Overcoming Latency and Customization Limits
Initially, ConvoSearch utilized Pinecone for vector search operations but faced significant limitations: high latency, insufficient customizability, and strict metadata constraints. Pinecone’s query latency of 50–100ms was too slow, and network latency added an additional 50–70ms, severely impacting ConvoSearch’s real-time re-ranking capabilities crucial for personalized recommendations.
Shardul Aggarwal, CEO of ConvoSearch, highlighted, “Latency and customizability were huge issues for us.

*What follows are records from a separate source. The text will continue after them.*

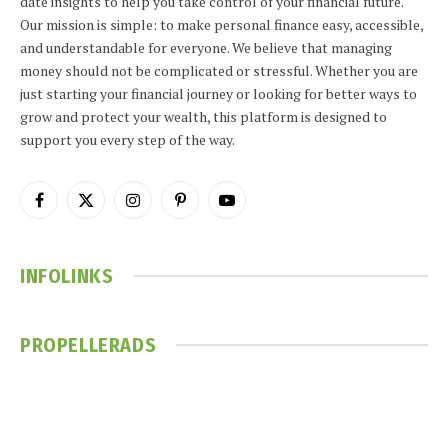
date insights to help you take control of your financial future.
Our mission is simple: to make personal finance easy, accessible,
and understandable for everyone. We believe that managing
money should not be complicated or stressful. Whether you are
just starting your financial journey or looking for better ways to
grow and protect your wealth, this platform is designed to
support you every step of the way.
Facebook
X
Instagram
Pinterest
YouTube
(Twitter)
INFOLINKS
PROPELLERADS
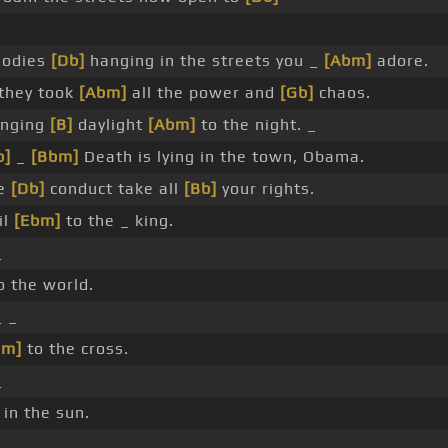
Bodies
[Db]
hanging in the streets you _
[Abm]
adore.
they took
[Abm]
all the power and
[Gb]
chaos.
inging
[B]
daylight
[Abm]
to the night. _
b]
_
[Bbm]
Death is lying in the town, Obama.
e
[Db]
conduct take all
[Bb]
your rights.
il
[Ebm]
to the _ king.
_
o the world.
 _
bm]
to the cross.
_
in the sun.
_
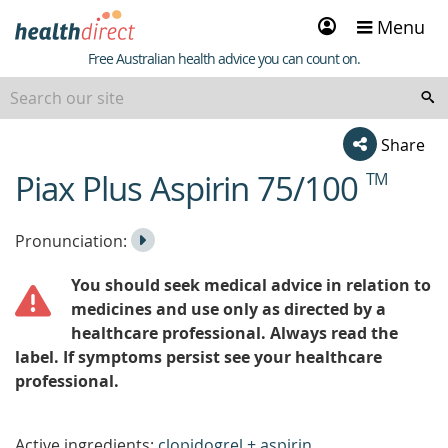
Sign
Menu
in
Healthdirect
Free Australian health advice you can count on.
Share
Piax Plus Aspirin 75/100
TM
beginning
of
content
Listen
Play
Pronunciation:
to
Pronunciation
You should seek medical advice in relation to
the
medicines and use only as directed by a
healthcare professional. Always read the
label. If symptoms persist see your healthcare
professional.
Active ingredients:
clopidogrel + aspirin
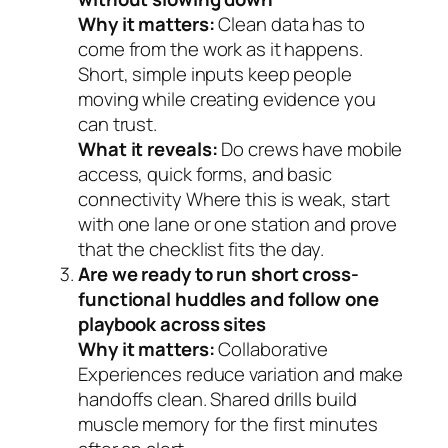
Why it matters:
Clean data has to
come from the work as it happens.
Short, simple inputs keep people
moving while creating evidence you
can trust.
What it reveals:
Do crews have mobile
access, quick forms, and basic
connectivity Where this is weak, start
with one lane or one station and prove
that the checklist fits the day.
Are we ready to run short cross-
functional huddles and follow one
playbook across sites
Why it matters:
Collaborative
Experiences reduce variation and make
handoffs clean. Shared drills build
muscle memory for the first minutes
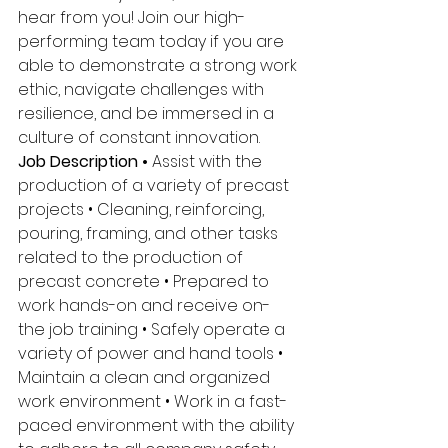
hear from you! Join our high-
performing team today if you are 
able to demonstrate a strong work 
ethic, navigate challenges with 
resilience, and be immersed in a 
culture of constant innovation. 
Job Description • 
Assist with the 
production of a variety of precast 
projects • Cleaning, reinforcing, 
pouring, framing, and other tasks 
related to the production of 
precast concrete • Prepared to 
work hands-on and receive on- 
the job training • Safely operate a 
variety of power and hand tools • 
Maintain a clean and organized 
work environment • Work in a fast-
paced environment with the ability 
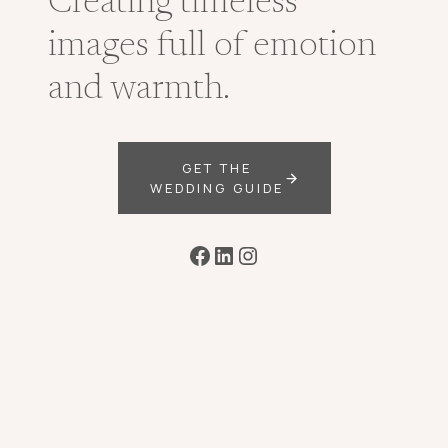
Creating timeless
images full of emotion
and warmth.
GET THE
WEDDING GUIDE
Facebook
LinkedIn
Instagram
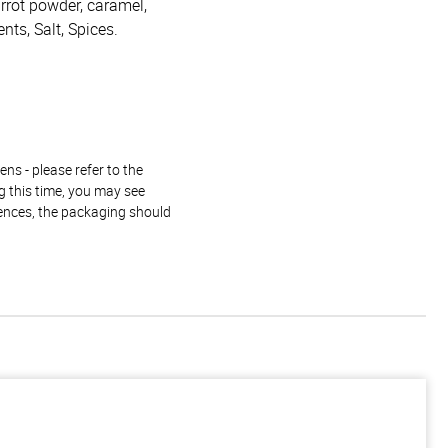
arrot powder, caramel,
ents, Salt, Spices.
ns - please refer to the
g this time, you may see
rences, the packaging should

We needed a solution that was faster, more flexible, and could handle large volumes of metadata without compromises.”
Implementing a Powerful Vector Search Infrastructure
ConvoSearch transitioned to Qdrant for its powerful vector search capabilities, including low-latency queries, expansive metadata storage, and advanced customizability. With Qdrant, queries returned in just 10ms—significantly faster than the previous solution. Qdrant’s robust metadata handling allowed ConvoSearch to incorporate extensive product data and user interactions seamlessly, dramatically improving recommendation accuracy.
The transition to Qdrant enabled ConvoSearch to host its infrastructure on dedicated servers, leveraging NVIDIA GPUs for computationally intensive re-ranking tasks. This provided significant cost savings, better resource optimization, and exceptional speed.

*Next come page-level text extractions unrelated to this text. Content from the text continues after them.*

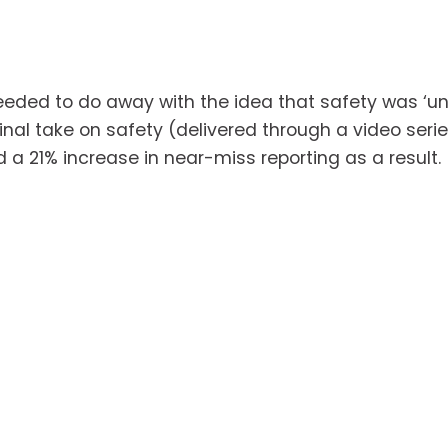
ded to do away with the idea that safety was ‘unc
nal take on safety (delivered through a video serie
d a 21% increase in near-miss reporting as a result.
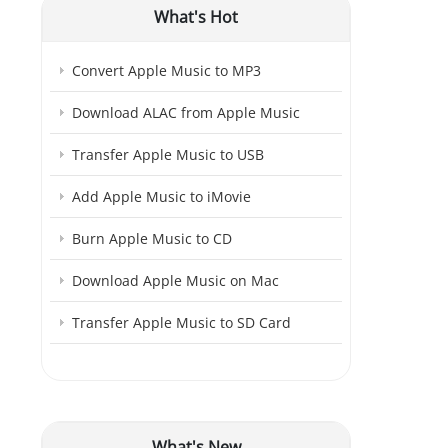
What's Hot
Convert Apple Music to MP3
Download ALAC from Apple Music
Transfer Apple Music to USB
Add Apple Music to iMovie
Burn Apple Music to CD
Download Apple Music on Mac
Transfer Apple Music to SD Card
What's New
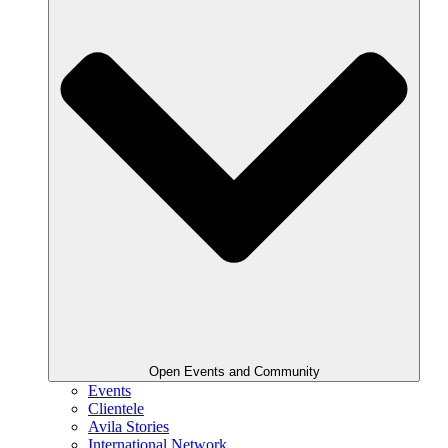
Open Events and Community
Events
Clientele
Avila Stories
International Network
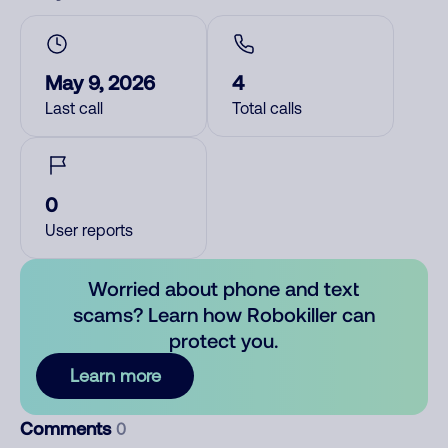
May 9, 2026
4
Last call
Total calls
0
User reports
Worried about phone and text
scams? Learn how Robokiller can
protect you.
Learn more
Comments
0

Using Multiple Layers for Highly Relevant Search
ConvoSearch’s approach involves multiple layers. It uses advanced AI models for deep product understanding, extracting semantic context from product data, images, and user interactions. These insights feed into sophisticated re-ranking pipelines, ensuring hyper-personalized and highly relevant search results and recommendations. By continuously optimizing the relevancy of recommendations in real-time, ConvoSearch significantly boosts customer engagement and conversions.
Eliminating the no results dilemma: Standard search vs. ConvoSearch
Immediate and Significant Revenue Impact
The results were transformative:
- Median revenue increase of 23–24% for ConvoSearch’s customer base.

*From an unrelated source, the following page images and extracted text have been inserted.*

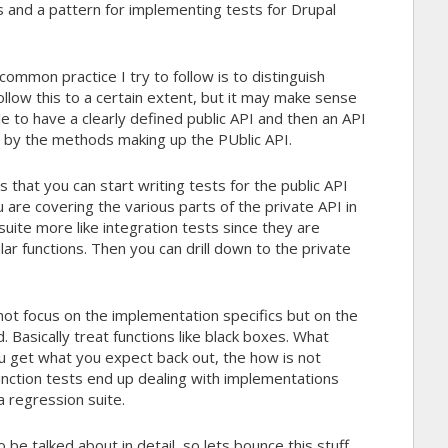
 and a pattern for implementing tests for Drupal
ommon practice I try to follow is to distinguish
follow this to a certain extent, but it may make sense
e to have a clearly defined public API and then an API
 by the methods making up the PUblic API.
s that you can start writing tests for the public API
 are covering the various parts of the private API in
suite more like integration tests since they are
ar functions. Then you can drill down to the private
 not focus on the implementation specifics but on the
 Basically treat functions like black boxes. What
u get what you expect back out, the how is not
function tests end up dealing with implementations
a regression suite.
 be talked about in detail, so lets bounce this stuff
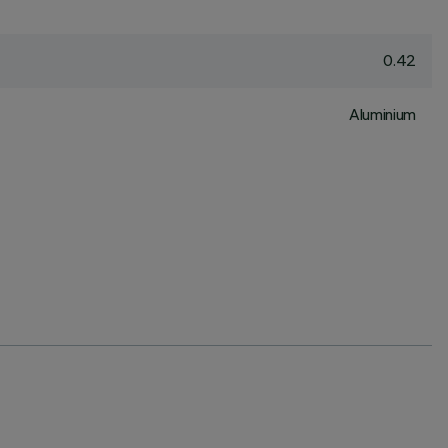
0.42
Aluminium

- The Closet Lover experienced a remarkable 60% revenue uplift.
- Uncle Reco saw an incremental revenue boost of $100,000 within a single month after deploying ConvoSearch.
Shardul Aggarwal emphasized, “The impact was immediate. Brands could just plug in our solution and start seeing revenue growth without any changes to their front-end.”
Qdrant’s infrastructure delivered substantial operational benefits:
- Reduced query latency from 50–100ms to approximately 10ms.
- Enhanced scalability, managing thousands of daily product updates efficiently.
- Enabled detailed product understanding and real-time personalization, setting ConvoSearch apart from competitors.
Scaling the Recommendation Engine
By shifting to Qdrant, ConvoSearch not only overcame infrastructure challenges but significantly enhanced their ability to drive tangible business outcomes for their customers. As Aggarwal summarized, “Our move to Qdrant transformed our recommendation engine capabilities, making us indispensable to our clients.”